Memasuki tahun 2017 atau tahun Ayam Api dalam kalender Tionghoa, tantangan industri makanan dan minuman akan semakin beragam.Oleh sebab itu, pemerintah sedianya harus selalu mendukung industri ini agar tetap bertumbuh karena hingga kuartal III 2016 lalu industri ini tumbuh dengan pesat.Hal itu diungkapkan oleh Menteri Perindustrian (Menperin) Airlangga Hartarto dalam acara breakfast meeting industri makanan dan minuman di Kemenperin, Jakarta, Selasa (7/2/2017).
Apa saja tantangan bagi industri makanan dan minuman ke depan?Pertama, sertifikasi halal. "Ini merupakan tantangan, tapi jangan sampai industri ini mengalami hambatan," papar Airlangga.
Kedua, selain sertifikasi halal, industri makanan dan minum juga menghadapi tantangan terkait kemasan produk yang ramah lingkungan."Salah satu juga yang menjadi konsen adalah mengenai packaging (kemasan) itu sendiri. Jadi ada kemasan yang ramah lingkungan dan yang tidak ramah lingkungan, tetapi bisa didaur ulang," lanjut dia.Jika melihat kemasan produk industri makan dan minuman di Indonesia saat ini terbagi-bagi dalam bahan kemasan yang berbeda-beda, yakni mulai dari plastik, kertas, dan kaleng.

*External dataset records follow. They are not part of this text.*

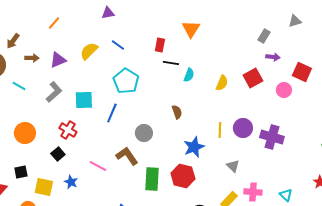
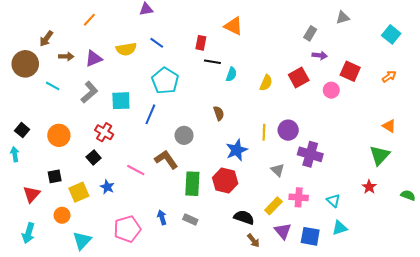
orange triangle: (191, 29) -> (233, 26), turned -36
yellow semicircle: (89, 51) -> (126, 49), turned -144
purple cross: (272, 137) -> (310, 154), moved
yellow square: (44, 187) -> (79, 192), turned -36

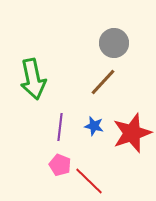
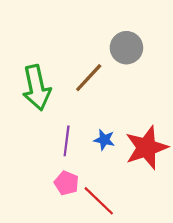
brown line: (103, 82) -> (89, 78), moved

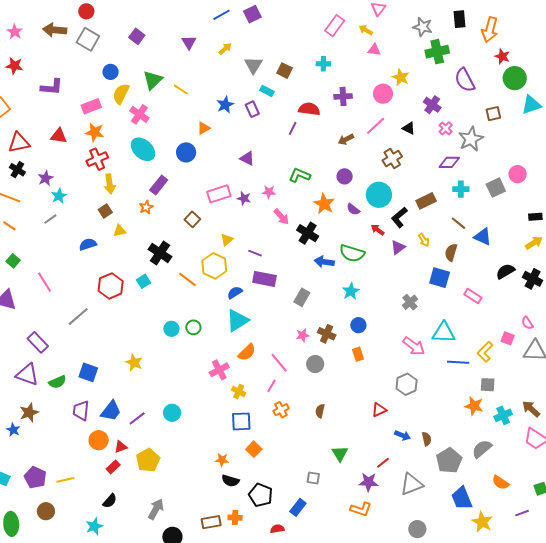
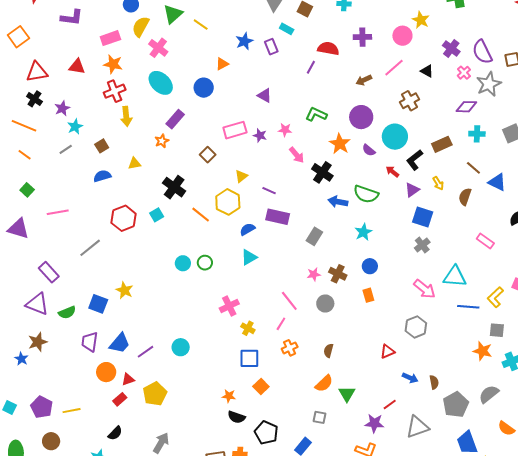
purple semicircle: (465, 80) -> (482, 52), moved
purple circle: (345, 176) -> (361, 117), size x1.5
brown square: (105, 211) -> (102, 146), moved
blue square: (440, 278) -> (423, 217), moved
pink line: (45, 282) -> (58, 212), turned -70
cyan triangle: (237, 321) -> (249, 257), size x0.7
orange semicircle: (247, 352) -> (324, 383), moved
yellow star: (134, 362) -> (124, 290), moved

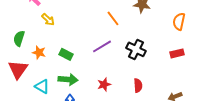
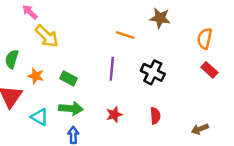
orange line: (113, 18) -> (125, 35), turned -35
yellow arrow: (48, 19) -> (47, 36), size x1.5
purple line: (102, 46) -> (112, 69), turned -54
red rectangle: (177, 53) -> (209, 70), moved, turned 56

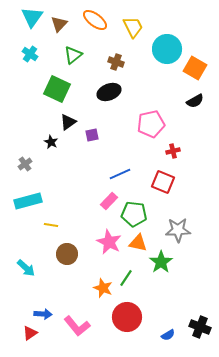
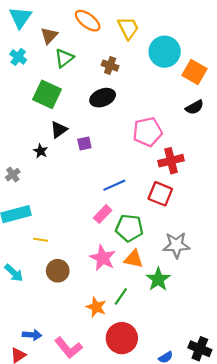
brown triangle: (59, 24) -> (49, 36), moved
red cross: (173, 151) -> (171, 161), size x1.6
cyan arrow: (26, 268) -> (14, 273), moved

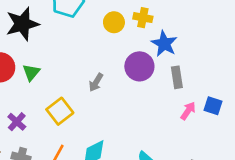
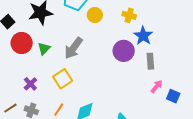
yellow circle: (114, 22) -> (95, 15), moved
gray arrow: (96, 82) -> (73, 48), moved, size x1.6
blue square: (213, 106) -> (173, 96), moved

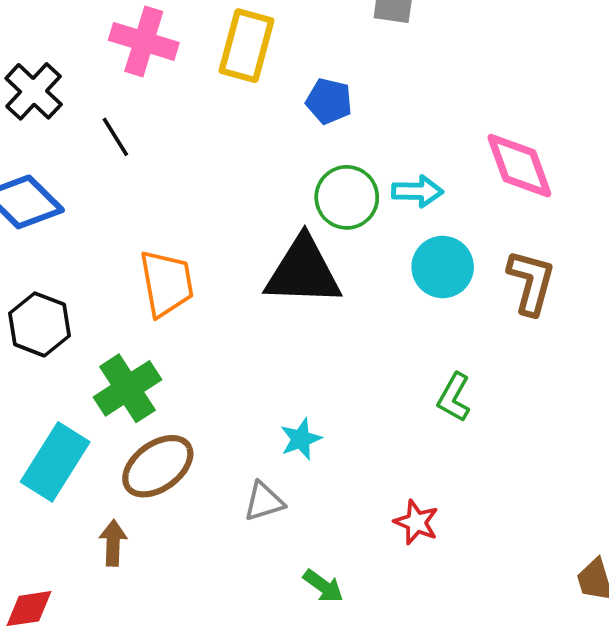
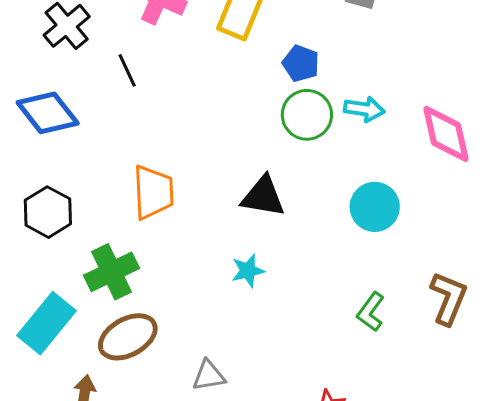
cyan arrow: (417, 191) -> (364, 109), moved
green circle: (347, 197) -> (307, 115), moved
black triangle: (303, 272) -> (263, 196), size x0.7
brown L-shape: (531, 282) -> (449, 298), moved
cyan star: (301, 439) -> (248, 271), moved

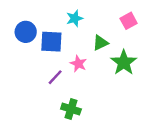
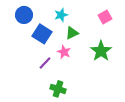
blue circle: (26, 32) -> (24, 15), moved
blue square: (51, 42) -> (42, 34), turned 30
green triangle: (100, 43) -> (72, 33), moved

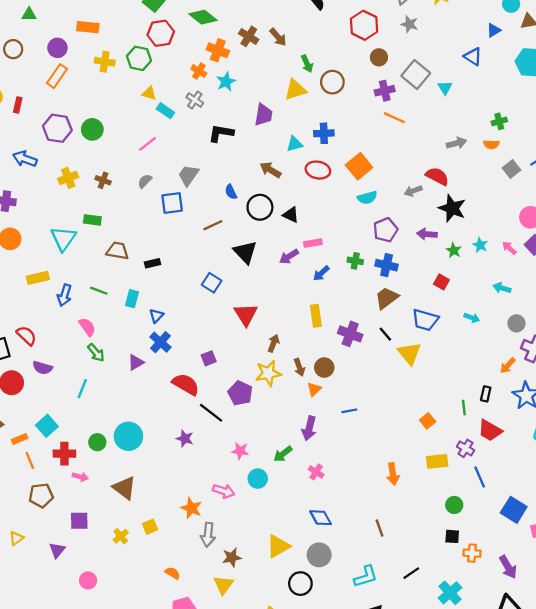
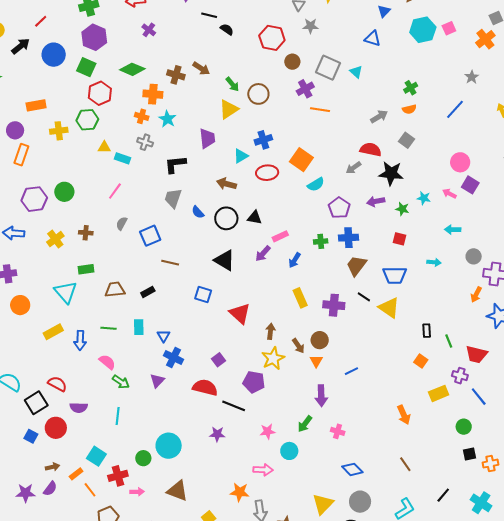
gray square: (512, 169) -> (407, 140), moved
gray trapezoid: (188, 175) -> (173, 198), moved
brown line: (213, 225) -> (170, 263), moved, turned 54
black rectangle: (486, 394) -> (427, 331), moved

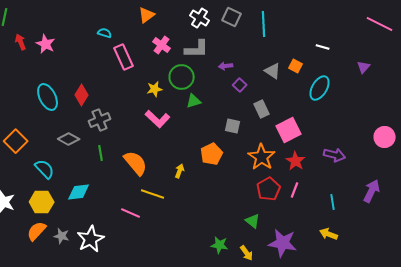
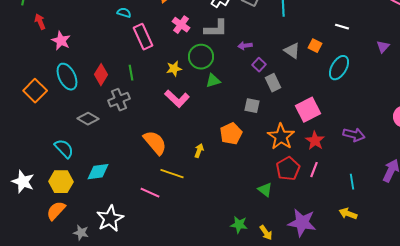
pink star: (46, 44) -> (61, 41), moved
gray rectangle: (262, 109) -> (273, 83), moved
orange square: (16, 141) -> (35, 91), moved
green line: (101, 153) -> (131, 73), moved
green triangle: (253, 221) -> (265, 190), moved
gray star: (62, 236) -> (81, 233), moved

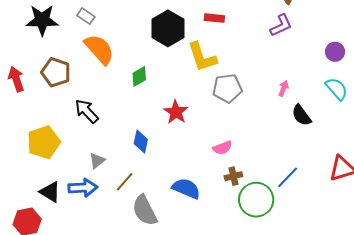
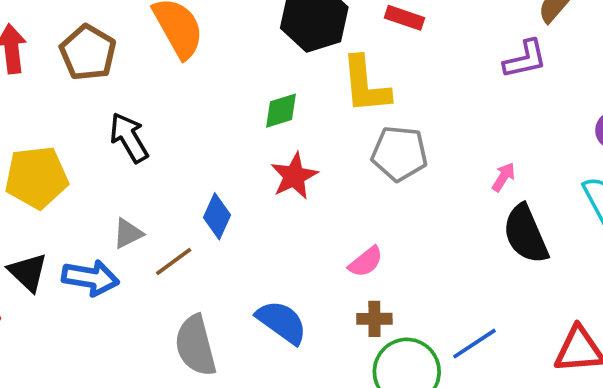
green diamond: (139, 76) -> (281, 111), moved
black semicircle: (301, 115) -> (526, 234), size x1.4
pink semicircle: (222, 148) -> (366, 262), turned -30
brown line: (125, 182) -> (174, 262), moved

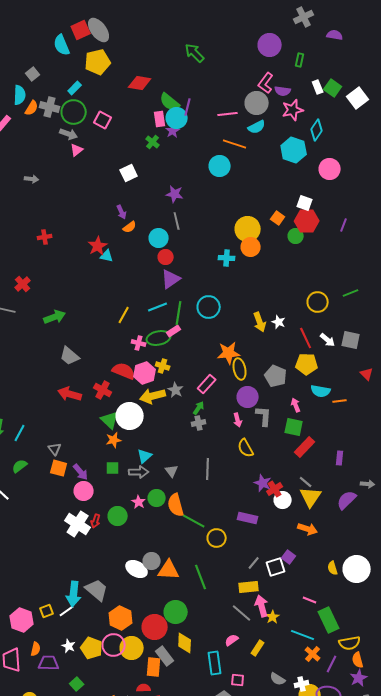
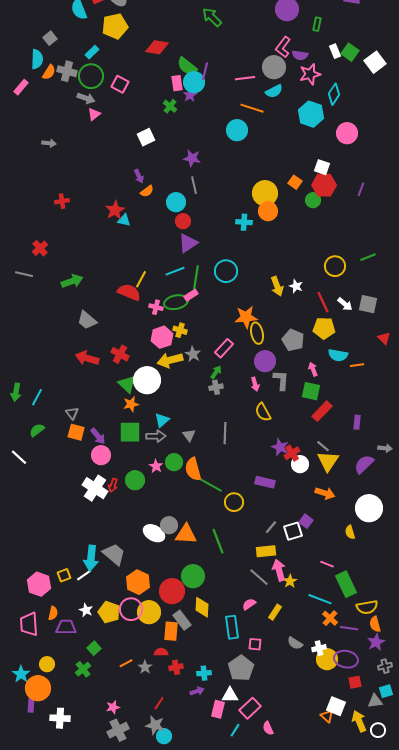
red semicircle: (124, 371) -> (129, 292), moved
green square: (113, 468) -> (130, 432), size x1.6
white circle: (357, 569) -> (369, 508), moved
purple line: (332, 664) -> (349, 628), turned 72

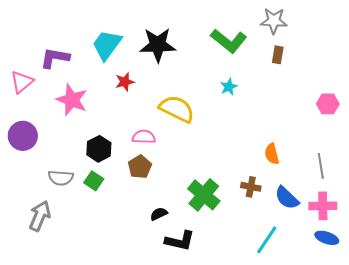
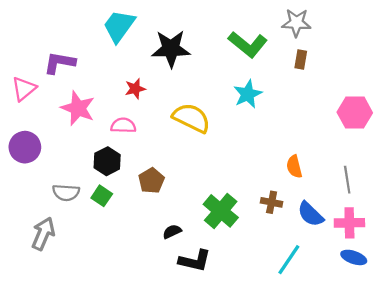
cyan trapezoid: (107, 45) -> (119, 26), moved
cyan star: (229, 87) -> (248, 94), size x1.5
pink hexagon: (328, 104) -> (355, 112), size x1.4
pink semicircle: (144, 137) -> (123, 125), moved

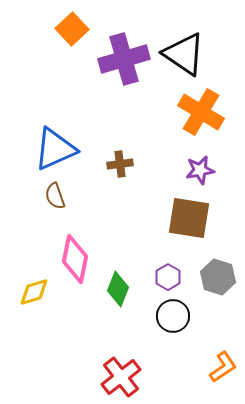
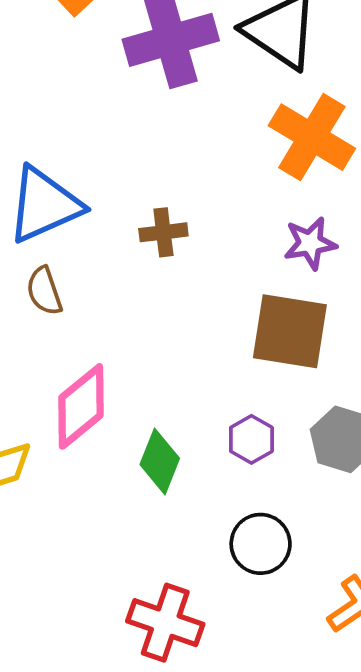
pink diamond: (75, 259) -> (81, 406), turned 39
black circle: (173, 316) -> (261, 544), moved
red cross: (121, 377) -> (165, 623), turned -33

Menurut dia, kalau pengelolaan sampah baik, maka hal itu akan memudahkan industri. Sayangnya, masyarakat Indonesia belum terbiasa melakukan pemisahan sampah dari tingkat konsumen. Sehingga, sampah plastik, alumunium, sampah kertas jadi satu."Padahal, kalau pemisahan sampah ini dilakukan, pasti pelaku industri dapat menyerap (daur ulang sampah)," ujar Airlangga.